Inspiration
We were in a game of physical chess before class starts. Should we leave the game or miss class? We don't want to miss both!
What it does
Our app allows you to continue your chess game digitally after playing it on a physical board. With our app, you can easily scan your physical chessboard using your phone's camera and continue your game on our digital platform.
Our app is perfect for those who want to take a break from playing or can't be physically present to finish their game. You can simply scan the board, and the app will capture the current state of the game. Later, you can pick up where you left off on the digital platform, without the hassle of manually recording your moves or setting up the game again.
How we built it
Frontend: We used React Native, a popular cross-platform framework for building mobile apps. This allowed us to create a user-friendly interface that works on both iOS and Android devices.
Backend: We used Flask, to build the server-side of our app. Flask allows us to handle requests from the frontend and process data in real-time.
Machine Learning: We used YOLOv5, a state-of-the-art object detection model, to detect and locate chess pieces on the physical board. This was integrated with our Flask backend to make real-time predictions.

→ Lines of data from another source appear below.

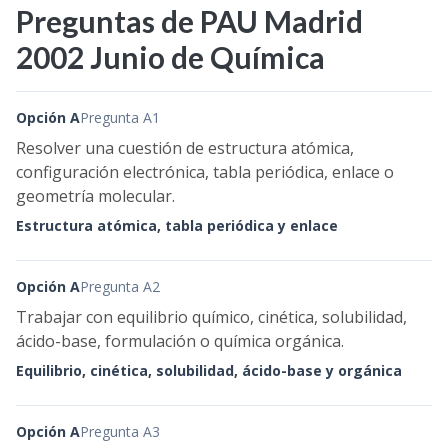
Preguntas de PAU Madrid
2002 Junio de Química
Opción A
Pregunta A1
Resolver una cuestión de estructura atómica,
configuración electrónica, tabla periódica, enlace o
geometría molecular.
Estructura atómica, tabla periódica y enlace
Opción A
Pregunta A2
Trabajar con equilibrio químico, cinética, solubilidad,
ácido-base, formulación o química orgánica.
Equilibrio, cinética, solubilidad, ácido-base y orgánica
Opción A
Pregunta A3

Twilio: We used Twilio to send game code to our friend so that we can play together
Lichess API: To continue the game digitally, we used the Lichess API, which allows us to create and update games programmatically. This means that once the positions of the pieces are detected, the app can automatically update the game on Lichess.
Challenges we ran into
- Training the model: We had no experience with training data, making it challenging to train a model that accurately detects chess pieces on the board.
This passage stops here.